You may be surprised to learn that the answer could be yes; stroke does not discriminate based on age, sex, or lifestyle.

“Last weekend I took care of a 23-year-old woman with an acute, disabling stroke—the unwanted surprise of her life,” says Dr. Creed Pettigrew, director of the University of Kentucky Stroke Program. “Stroke is not simply Grandpa in a wheelchair who can’t move one side of his body.”

Of the nearly 600 stroke patients admitted to the University of Kentucky Chandler Medical Center each year, 25 percent are below the age of 55.

More than 750,000 Americans suffer a stroke each year—that’s about 10 football stadiums full of people.
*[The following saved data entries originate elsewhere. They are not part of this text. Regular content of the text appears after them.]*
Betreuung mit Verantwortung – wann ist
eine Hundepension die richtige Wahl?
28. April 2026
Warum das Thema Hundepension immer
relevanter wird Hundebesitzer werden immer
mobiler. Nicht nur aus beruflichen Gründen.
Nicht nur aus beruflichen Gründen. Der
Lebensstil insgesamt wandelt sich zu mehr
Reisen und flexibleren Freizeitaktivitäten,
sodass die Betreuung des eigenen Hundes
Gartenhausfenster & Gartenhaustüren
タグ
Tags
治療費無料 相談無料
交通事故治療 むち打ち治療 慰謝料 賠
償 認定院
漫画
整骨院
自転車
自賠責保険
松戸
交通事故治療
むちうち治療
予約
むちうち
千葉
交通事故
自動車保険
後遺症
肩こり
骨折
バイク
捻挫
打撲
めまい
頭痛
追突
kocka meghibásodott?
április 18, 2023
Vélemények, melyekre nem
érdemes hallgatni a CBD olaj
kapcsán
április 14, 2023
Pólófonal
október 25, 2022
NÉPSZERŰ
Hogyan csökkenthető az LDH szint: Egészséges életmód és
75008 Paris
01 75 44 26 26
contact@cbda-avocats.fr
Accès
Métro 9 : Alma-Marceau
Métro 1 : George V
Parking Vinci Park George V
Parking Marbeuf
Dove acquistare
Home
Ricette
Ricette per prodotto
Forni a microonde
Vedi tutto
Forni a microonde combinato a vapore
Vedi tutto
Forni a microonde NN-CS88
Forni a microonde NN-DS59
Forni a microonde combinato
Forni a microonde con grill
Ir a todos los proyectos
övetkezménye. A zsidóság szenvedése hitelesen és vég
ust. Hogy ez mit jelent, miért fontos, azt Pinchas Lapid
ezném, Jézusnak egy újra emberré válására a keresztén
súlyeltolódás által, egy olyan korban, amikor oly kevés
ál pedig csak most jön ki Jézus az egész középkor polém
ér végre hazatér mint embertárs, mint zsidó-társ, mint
Stroke is the leading cause of disability and the third leading cause of death in the United States.

Adults over 55, men, African-Americans, people with diabetes, and people with a family history of stroke are statistically more likely to have a stroke, but they are not the only ones at risk. Stroke kills twice as many women as breast cancer, and half of all women will die of stroke or heart disease. Four out of five families will at some point be affected by stroke.

These are sobering statistics, but not cause for panic. There is good news—80 percent of strokes are preventable. You can act now to reduce your risk with some simple suggestions and a conversation with your family doctor.

Stroke symptoms
The National Stroke Association wants everyone to know the symptoms of stroke:

1. Sudden numbness or weakness of face, arm, or leg—especially on one side of the body.

2. Sudden confusion, trouble speaking or understanding.

3. Sudden trouble seeing in one or both eyes.

4. Sudden trouble walking, dizziness, loss of balance or coordination.

5. Sudden severe headache with no known cause.

If you or someone you know experiences any of these symptoms, seek medical attention immediately. If it is a stroke, every second counts. Stroke treatments are most effective when administered early. A delay increases the chance of brain damage, dementia, and paralysis. The NSA recommends immediately calling 911 or the emergency services number for your area if you see or have any stroke symptoms.